Peter Ninneman | Tuesday, September 27, 2005

Notre Dame’s First Year of Studies (FYS) program is meant to be a guiding force for freshmen, the University’s attempt to stabilize the potentially unstable. While some freshmen are taking full advantage of the resources, others are unaware of their existence or skeptical of their benefits.

The FYS Learning Resource Center (LRC) provides small-group workshops and individual appointments to help students learn better strategies for studying and adjusting to the academic life at Notre Dame. Help topics include time management, test preparation, efficient reading and getting organized.

The LRC also provides assistance in improving English language skills of non-native speakers.

Sandra Harmatiuk, one of two LRC directors who presents workshops and provides individual instruction, predicted that this year’s freshman class will use the LRC more than the previous five years’ classes by the end of the fall semester.

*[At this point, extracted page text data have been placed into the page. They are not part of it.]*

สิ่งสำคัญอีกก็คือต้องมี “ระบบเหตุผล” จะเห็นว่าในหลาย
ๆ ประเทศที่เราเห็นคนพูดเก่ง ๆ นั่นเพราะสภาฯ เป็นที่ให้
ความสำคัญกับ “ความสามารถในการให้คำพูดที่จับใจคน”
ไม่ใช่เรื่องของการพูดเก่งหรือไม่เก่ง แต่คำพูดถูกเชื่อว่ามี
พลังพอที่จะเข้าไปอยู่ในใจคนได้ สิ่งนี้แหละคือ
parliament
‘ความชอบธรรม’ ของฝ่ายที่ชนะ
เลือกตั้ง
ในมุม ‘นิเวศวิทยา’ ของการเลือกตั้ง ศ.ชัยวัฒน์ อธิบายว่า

“In the past five years, the average number of participants in Learning Strategies programs has averaged 225,” Harmatiuk said. “As of the end of the fourth week of classes, the participation is already at 110 – more than double [in] the same period for 2004.”

In addition to providing students with the LRC, FYS gives students access to peer advisors, upperclassmen who provide informal help in matters of adjusting to campus and dorm life as well as study habits.

Some freshmen still don’t realize that they have access to peer advisors.

When asked if she had visited a peer advisor yet, Kristina Merz said, “No. Do we have one of those?”

However, most freshmen said they knew and had met with their peer advisor.

“It was helpful to meet my peer advisor because she is really knowledgeable about the resources available to first year students,” freshman Alessandra Bouchard said. “I know that if I have any problems in the future she will be a good person to go to.”

Not all freshmen, however, found the experience so beneficial.

“Actually, I would have rather stayed home to do homework,” freshman Matt Kernan said. “It didn’t really help too much.”

Through FYS, freshmen also have individual meetings with their academic advisors to discuss subjects like required classes and potential majors. Assistant FYS dean Holly Martin said each full-time first year advisor has an average of 488 individual meetings with first year students during the fall semester.

“Some students may only have one one-to-one meeting with their advisor, others have many more,” Martin said. “It depends on the needs of the student.”

These needs may be minimal, in the freshman’s eyes.

Although the FYS keeps “pestering” him to set up an appointment, freshman Nathan Bernardi said, “I don’t have time for it right now.”

But freshman Devin Fee found his meeting with his academic advisor useful.

“It helped me put things in perspective,” Fee said. “She organized my priorities and promised support if I needed it.”